Friday, May 11, 2012

Life of Dorothea Lange           
Dorothea Lange (Nutzhorn) was born on May 26, 1895 in Hoboken, New Jersey. Her father, Heinrich Nutzhorn, was lawyer, and her mother, Johanna Lange, managed the household. She had a brother, Martin; her parents were advocates of education and culture and exposed their children with literature and creative arts. At the age of seven, Lange contracted polio which weakened her left leg and foot. She had always been aware of the effects of this disease and once said, “[polio] was the most important thing that happened to me, and formed me, guided me, instructed me, helped me, and humiliated me” (Dorothea Lange Biography, Art, and Analysis of Paintings by TheArtStory.). Many kids in her neighborhood made fun of her and even her mother acted ashamed of her crippled daughter. Five years later, when Lange was twelve, her father divorced her mother and abandoned her family. Lange never forgave her father and blamed him for ending the marriage; she eventually dropped his surname and took her mother’s maiden name for her own. After her father left, Lange’s family moved in with her grandmother, Sophie Lange, who was a seamstress with a love for art.
            Lange studied at the New York Training School for Teachers, but she showed little interest for academics; thus, she declared to her family that she was going to become a photographer. In order to pursue this goal and to start working, she found a way to contact Arnold Genthe; he was one of the most successful portrait photographers in the nation. She started working as a receptionist under Genthe and started to learn different photography skills from him. Although she worked under several other photographers after Genthe, his artistic sense and influence always remained with her. Lange also worked under Clarence White at Columbia University; White encouraged his students to individualize their pictures by using unique point of view and integrated photography of everyday subjects in his assignments and let his students truly see them. This concept was very important for Lange because her future works presented this concept as extraordinary within the average working American.

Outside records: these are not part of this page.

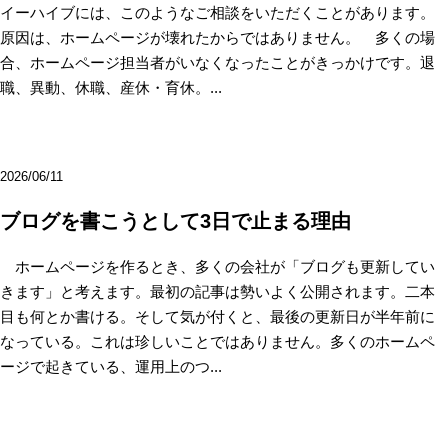
イーハイブには、このようなご相談をいただくことがあります。
原因は、ホームページが壊れたからではありません。 多くの場
合、ホームページ担当者がいなくなったことがきっかけです。退
職、異動、休職、産休・育休。...
2026/06/11
ブログを書こうとして3日で止まる理由
ホームページを作るとき、多くの会社が「ブログも更新してい
きます」と考えます。最初の記事は勢いよく公開されます。二本
目も何とか書ける。そして気が付くと、最後の更新日が半年前に
なっている。これは珍しいことではありません。多くのホームペ
ージで起きている、運用上のつ...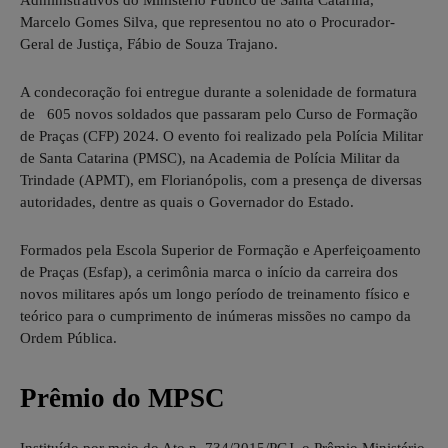
Administrativos do Ministério Público de Santa Catarina,
Marcelo Gomes Silva, que representou no ato o Procurador-
Geral de Justiça, Fábio de Souza Trajano.
A condecoração foi entregue durante a solenidade de formatura
de 605 novos soldados que passaram pelo Curso de Formação
de Praças (CFP) 2024. O evento foi realizado pela Polícia Militar
de Santa Catarina (PMSC), na Academia de Polícia Militar da
Trindade (APMT), em Florianópolis, com a presença de diversas
autoridades, dentre as quais o Governador do Estado.
Formados pela Escola Superior de Formação e Aperfeiçoamento
de Praças (Esfap), a cerimônia marca o início da carreira dos
novos militares após um longo período de treinamento físico e
teórico para o cumprimento de inúmeras missões no campo da
Ordem Pública.
Prêmio do MPSC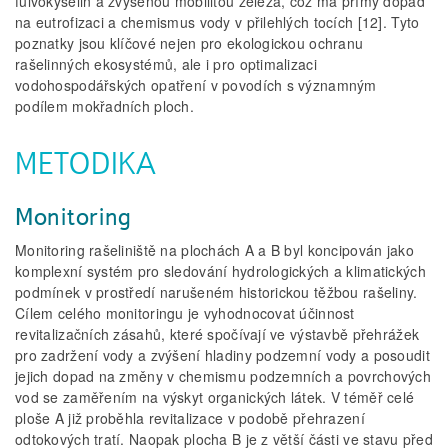
fulvokyselin a zvýšenou mobilitou železa, což má přímý dopad
na eutrofizaci a chemismus vody v přilehlých tocích [12]. Tyto
poznatky jsou klíčové nejen pro ekologickou ochranu
rašelinných ekosystémů, ale i pro optimalizaci
vodohospodářských opatření v povodích s významným
podílem mokřadních ploch.
METODIKA
Monitoring
Monitoring rašeliniště na plochách A a B byl koncipován jako
komplexní systém pro sledování hydrologických a klimatických
podmínek v prostředí narušeném historickou těžbou rašeliny.
Cílem celého monitoringu je vyhodnocovat účinnost
revitalizačních zásahů, které spočívají ve výstavbě přehrážek
pro zadržení vody a zvýšení hladiny podzemní vody a posoudit
jejich dopad na změny v chemismu podzemních a povrchových
vod se zaměřením na výskyt organických látek. V téměř celé
ploše A již proběhla revitalizace v podobě přehrazení
odtokových tratí. Naopak plocha B je z větší části ve stavu před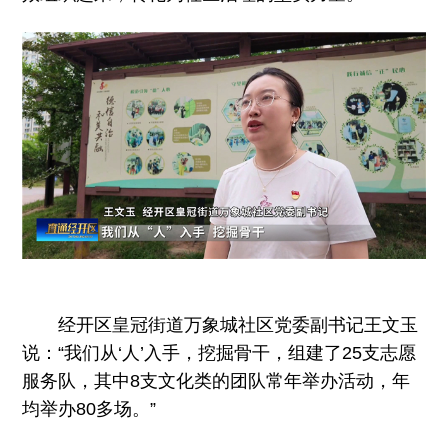
经开区皇冠街道万象城社区党委副书记王文玉
说：“我们从‘人’入手，挖掘骨干，组建了25支志愿
服务队，其中8支文化类的团队常年举办活动，年
均举办80多场。”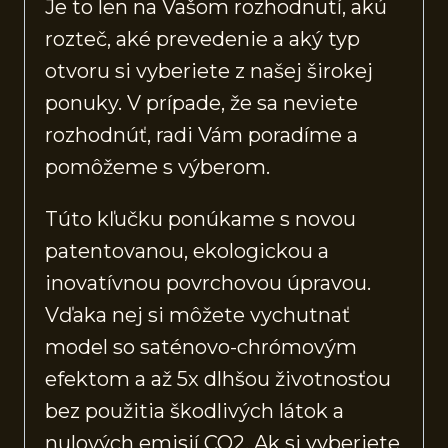
Je to len na Vašom rozhodnutí, akú
rozteč, aké prevedenie a aký typ
otvoru si vyberiete z našej širokej
ponuky. V prípade, že sa neviete
rozhodnúť, radi Vám poradíme a
pomôžeme s výberom.
Túto kľučku ponúkame s novou
patentovanou, ekologickou a
inovatívnou povrchovou úpravou.
Vďaka nej si môžete vychutnať
model so saténovo-chrómovým
efektom a až 5x dlhšou životnosťou
bez použitia škodlivých látok a
nulových emisií CO2. Ak si vyberiete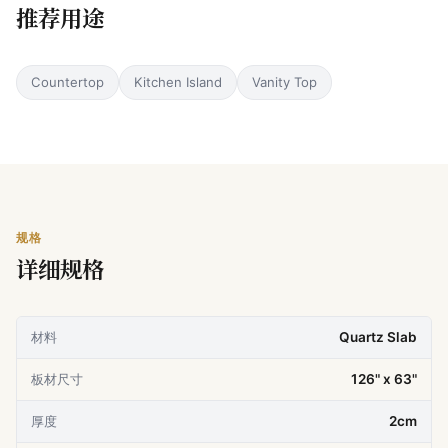
推荐用途
Countertop
Kitchen Island
Vanity Top
规格
详细规格
材料
Quartz Slab
板材尺寸
126" x 63"
厚度
2cm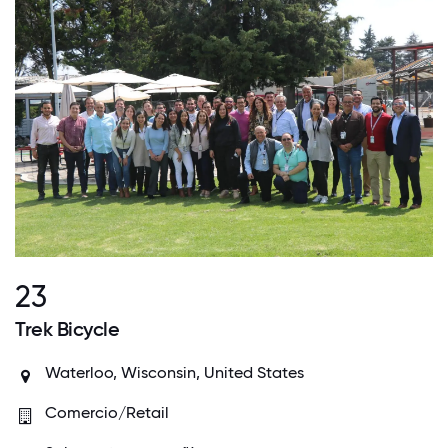
23
Trek Bicycle
Waterloo, Wisconsin, United States
Comercio/Retail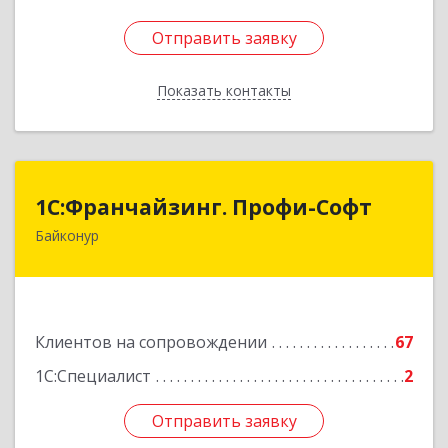
Отправить заявку
Отправить заявку
Показать контакты
Назад
1С:Франчайзинг. Профи-Софт
1С:Франчайзинг. Профи-Софт
Байконур
468320, Байконур г, Ленина ул, дом № 10,
кв.1+2+3
Подробнее
Клиентов на сопровождении
67
1С:Специалист
2
Отправить заявку
Отправить заявку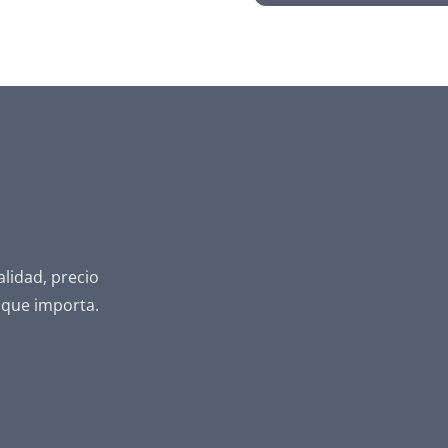
alidad, precio
 que importa.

            In 1918, Lange moved to San Francisco, and through her friends she was able to make contact with wealthy business owners and gallery patrons; soon after, she was able to open her own successful portrait studio in the city. Then, she married Maynard Dixon, a well-known muralist, and had two sons. As the Great Depression came around, her successful business started to wane, and faced a time of difficulty with her family and career due to the financial hardship. While she was in a time of struggle, Lange became increasingly dissatisfied with portrait work, so she started to experiment with new techniques, close-up shots, and simple compositions that emphasized shape and form rather than focusing only on the subject (Dorothea Lange Biography, Art, and Analysis of Paintings by TheArtStory.).
            In 1935, Lange met Paul S. Taylor, a sociologist at the University of California. She assisted Taylor with his economic studies of migratory workers, and he eventually became her second husband. Impressed by her work, Taylor invited her to work for the Farm Security Administration (FSA), a division of the U. S. government that represented the interests of American farm workers, including tenant farmers and people of color. The photographs working with the FSA started to become icons within American history and photography. In 1940, she became the first female photographer to receive a Guggenheim Fellowship, an award for man and women who demonstrated exceptional capacity for productive scholarship or exceptional creative ability in the arts (The Fellowship.).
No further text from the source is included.